John Wick Should’ve Stopped At One

Among the thoughts I had early in John Wick 3 was to wonder how many white people are killed over the trilogy’s course. By which I mean how few. I should note that I started writing this post during the interminable Continental siege at the end which left me feeling well before it’s conclusion little more than hollow and impatient.

(Before proceeding, I should note that I tried to find out the answer to my wondering but didn’t have any luck.)

This really served only to reinforce that I found most of the film’s violent action to be some unfortunate combination of boring, cartoonish, and soul-deadening.

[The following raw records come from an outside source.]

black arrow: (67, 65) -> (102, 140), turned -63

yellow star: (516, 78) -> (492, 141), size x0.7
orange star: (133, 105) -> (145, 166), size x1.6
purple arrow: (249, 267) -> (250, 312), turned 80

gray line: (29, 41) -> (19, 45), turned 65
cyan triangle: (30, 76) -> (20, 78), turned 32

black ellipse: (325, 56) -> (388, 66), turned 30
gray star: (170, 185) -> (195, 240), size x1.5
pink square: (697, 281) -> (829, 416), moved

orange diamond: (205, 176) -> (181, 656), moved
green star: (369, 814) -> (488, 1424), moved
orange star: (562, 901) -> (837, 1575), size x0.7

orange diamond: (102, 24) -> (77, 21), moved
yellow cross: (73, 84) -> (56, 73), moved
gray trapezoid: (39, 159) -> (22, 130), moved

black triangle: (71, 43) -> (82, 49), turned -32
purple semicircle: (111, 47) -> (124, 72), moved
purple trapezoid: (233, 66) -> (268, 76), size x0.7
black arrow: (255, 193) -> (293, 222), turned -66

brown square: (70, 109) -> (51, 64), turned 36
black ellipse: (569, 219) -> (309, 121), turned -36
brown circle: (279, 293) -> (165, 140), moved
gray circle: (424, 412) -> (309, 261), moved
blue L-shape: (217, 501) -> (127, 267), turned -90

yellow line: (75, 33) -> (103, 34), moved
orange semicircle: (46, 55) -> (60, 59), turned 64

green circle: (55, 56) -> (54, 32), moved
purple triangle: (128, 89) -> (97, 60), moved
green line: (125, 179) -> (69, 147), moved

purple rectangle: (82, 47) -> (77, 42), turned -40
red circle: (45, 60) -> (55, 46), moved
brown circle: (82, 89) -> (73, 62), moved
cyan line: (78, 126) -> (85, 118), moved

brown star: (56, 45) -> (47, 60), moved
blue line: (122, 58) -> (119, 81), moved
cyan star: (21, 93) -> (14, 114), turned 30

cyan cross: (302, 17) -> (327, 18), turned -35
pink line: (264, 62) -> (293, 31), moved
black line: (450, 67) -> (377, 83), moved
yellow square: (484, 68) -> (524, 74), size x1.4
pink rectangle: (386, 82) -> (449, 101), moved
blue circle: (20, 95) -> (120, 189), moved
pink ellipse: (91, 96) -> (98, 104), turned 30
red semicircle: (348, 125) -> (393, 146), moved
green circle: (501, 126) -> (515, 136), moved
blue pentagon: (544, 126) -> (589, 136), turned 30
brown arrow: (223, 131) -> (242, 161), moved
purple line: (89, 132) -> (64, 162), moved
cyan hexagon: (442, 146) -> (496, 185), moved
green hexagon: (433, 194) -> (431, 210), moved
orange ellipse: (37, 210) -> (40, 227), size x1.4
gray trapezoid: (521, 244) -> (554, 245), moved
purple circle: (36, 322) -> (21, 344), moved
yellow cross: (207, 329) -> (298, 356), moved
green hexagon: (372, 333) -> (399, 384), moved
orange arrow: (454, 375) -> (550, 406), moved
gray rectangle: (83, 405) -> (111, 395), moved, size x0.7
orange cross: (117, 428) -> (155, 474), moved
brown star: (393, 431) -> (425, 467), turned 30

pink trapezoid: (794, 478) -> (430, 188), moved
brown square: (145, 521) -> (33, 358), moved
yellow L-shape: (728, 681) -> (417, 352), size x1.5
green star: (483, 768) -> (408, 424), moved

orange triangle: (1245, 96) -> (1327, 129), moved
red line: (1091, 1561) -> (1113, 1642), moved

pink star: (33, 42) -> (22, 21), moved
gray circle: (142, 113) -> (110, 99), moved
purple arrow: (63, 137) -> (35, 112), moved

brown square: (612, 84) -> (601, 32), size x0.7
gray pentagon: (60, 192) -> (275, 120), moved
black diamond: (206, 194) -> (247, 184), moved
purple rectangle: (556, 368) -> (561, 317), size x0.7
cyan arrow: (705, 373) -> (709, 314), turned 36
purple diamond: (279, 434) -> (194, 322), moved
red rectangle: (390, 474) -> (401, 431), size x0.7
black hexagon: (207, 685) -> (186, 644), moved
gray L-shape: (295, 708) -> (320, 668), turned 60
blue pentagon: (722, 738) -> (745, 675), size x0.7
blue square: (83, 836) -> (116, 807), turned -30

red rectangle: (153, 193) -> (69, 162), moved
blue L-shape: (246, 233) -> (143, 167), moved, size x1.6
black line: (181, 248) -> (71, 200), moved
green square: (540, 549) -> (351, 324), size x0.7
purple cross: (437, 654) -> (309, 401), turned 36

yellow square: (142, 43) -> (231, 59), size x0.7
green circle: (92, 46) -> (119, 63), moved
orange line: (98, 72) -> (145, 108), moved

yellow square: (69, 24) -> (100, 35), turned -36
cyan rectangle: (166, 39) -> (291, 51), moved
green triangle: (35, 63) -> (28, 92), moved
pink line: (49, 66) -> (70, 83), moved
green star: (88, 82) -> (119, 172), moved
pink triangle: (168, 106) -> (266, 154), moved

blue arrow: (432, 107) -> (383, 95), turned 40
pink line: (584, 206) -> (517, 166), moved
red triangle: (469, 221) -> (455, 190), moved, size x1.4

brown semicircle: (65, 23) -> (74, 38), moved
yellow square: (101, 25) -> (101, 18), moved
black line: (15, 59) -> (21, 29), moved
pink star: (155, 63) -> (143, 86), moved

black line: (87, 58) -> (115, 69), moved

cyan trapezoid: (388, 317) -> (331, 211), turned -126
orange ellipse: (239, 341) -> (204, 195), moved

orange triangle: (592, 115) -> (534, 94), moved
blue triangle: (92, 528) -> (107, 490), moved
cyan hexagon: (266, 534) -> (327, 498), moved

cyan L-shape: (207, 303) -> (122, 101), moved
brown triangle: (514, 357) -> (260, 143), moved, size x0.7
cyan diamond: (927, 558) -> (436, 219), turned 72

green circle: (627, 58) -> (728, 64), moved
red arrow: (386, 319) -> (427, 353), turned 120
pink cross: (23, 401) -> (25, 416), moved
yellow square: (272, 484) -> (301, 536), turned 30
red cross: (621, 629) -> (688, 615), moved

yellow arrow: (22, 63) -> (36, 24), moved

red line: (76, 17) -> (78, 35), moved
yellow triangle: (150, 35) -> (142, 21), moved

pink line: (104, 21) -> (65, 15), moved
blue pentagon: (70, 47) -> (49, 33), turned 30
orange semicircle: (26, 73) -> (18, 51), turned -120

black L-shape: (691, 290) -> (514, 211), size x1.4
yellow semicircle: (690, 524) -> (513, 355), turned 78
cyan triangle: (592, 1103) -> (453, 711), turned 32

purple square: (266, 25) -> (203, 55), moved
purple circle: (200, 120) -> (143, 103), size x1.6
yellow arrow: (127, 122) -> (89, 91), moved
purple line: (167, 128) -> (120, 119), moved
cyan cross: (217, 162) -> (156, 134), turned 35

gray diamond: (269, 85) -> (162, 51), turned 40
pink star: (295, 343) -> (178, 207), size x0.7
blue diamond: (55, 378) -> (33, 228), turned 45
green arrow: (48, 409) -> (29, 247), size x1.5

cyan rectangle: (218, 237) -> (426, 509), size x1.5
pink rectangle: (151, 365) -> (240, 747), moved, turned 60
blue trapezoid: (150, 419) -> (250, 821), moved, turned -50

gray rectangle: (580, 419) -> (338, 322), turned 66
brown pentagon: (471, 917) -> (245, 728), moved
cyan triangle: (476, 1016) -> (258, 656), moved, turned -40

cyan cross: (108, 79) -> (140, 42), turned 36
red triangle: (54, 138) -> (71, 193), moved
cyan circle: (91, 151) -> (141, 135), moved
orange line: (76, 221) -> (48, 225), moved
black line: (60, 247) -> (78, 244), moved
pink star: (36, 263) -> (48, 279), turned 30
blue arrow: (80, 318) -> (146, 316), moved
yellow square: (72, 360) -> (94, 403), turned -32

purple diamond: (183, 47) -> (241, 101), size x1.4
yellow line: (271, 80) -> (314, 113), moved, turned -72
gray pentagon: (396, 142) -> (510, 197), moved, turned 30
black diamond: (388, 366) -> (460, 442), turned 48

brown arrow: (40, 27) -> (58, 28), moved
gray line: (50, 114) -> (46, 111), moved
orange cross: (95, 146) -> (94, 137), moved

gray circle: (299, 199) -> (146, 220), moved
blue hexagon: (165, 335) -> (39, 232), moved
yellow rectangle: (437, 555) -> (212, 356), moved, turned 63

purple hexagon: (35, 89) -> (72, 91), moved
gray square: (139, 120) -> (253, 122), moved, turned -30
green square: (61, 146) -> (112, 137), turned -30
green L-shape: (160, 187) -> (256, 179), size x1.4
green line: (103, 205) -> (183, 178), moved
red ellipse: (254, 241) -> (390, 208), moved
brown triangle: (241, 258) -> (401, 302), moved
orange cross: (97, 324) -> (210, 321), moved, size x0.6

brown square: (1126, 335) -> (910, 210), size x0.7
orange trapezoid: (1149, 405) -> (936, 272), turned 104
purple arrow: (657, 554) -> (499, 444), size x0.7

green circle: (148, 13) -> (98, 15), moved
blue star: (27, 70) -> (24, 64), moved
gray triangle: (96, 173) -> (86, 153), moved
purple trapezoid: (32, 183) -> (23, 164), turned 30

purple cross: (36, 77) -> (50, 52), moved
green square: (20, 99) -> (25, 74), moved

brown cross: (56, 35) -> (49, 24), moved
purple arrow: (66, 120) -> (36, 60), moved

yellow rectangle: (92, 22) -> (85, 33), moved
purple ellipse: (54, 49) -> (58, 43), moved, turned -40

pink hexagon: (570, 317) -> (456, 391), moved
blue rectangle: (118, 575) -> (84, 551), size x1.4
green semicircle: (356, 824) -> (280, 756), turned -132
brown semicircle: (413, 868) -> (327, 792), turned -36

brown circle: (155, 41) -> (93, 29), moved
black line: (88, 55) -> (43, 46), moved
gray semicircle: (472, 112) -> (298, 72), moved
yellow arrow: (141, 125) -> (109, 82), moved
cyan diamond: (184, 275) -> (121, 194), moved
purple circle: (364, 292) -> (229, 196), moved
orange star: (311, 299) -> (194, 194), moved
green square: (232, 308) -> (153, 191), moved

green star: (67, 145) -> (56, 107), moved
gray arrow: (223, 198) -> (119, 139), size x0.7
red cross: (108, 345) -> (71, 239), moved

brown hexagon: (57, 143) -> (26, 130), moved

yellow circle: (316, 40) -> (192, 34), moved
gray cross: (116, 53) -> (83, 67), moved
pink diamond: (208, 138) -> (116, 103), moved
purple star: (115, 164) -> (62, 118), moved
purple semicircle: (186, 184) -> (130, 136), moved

To be clear, I enjoyed the first movie for its comparative purity, if you can say such a thing. I didn’t particularly enjoy the second one because I found it repetitive and I simply didn’t care, but I very much did appreciate the expanded world-building. I’d hoped for even more of that in the third, but what little of it there was I didn’t find especially interesting or engaging.

I won’t argue that the trilogy isn’t well-made, because it is such, but I understood why the first one mattered as a story, and the second at least mattered for its greater sense of the larger world. I don’t really understand why the third one exists outside of the rationale of franchising. I watched this because absent some substantial obstacle of taste I’m something of a completionist in my pop culture consumption. That obstacle has been reached; I won’t be watching the fourth.

This was the first of a small set of movies I’m trying to get in before my month of HBO Max ends. Hopefully I’ll have more success with at least one of The Fallout, Kimi, Last Night in Soho, and Tenet.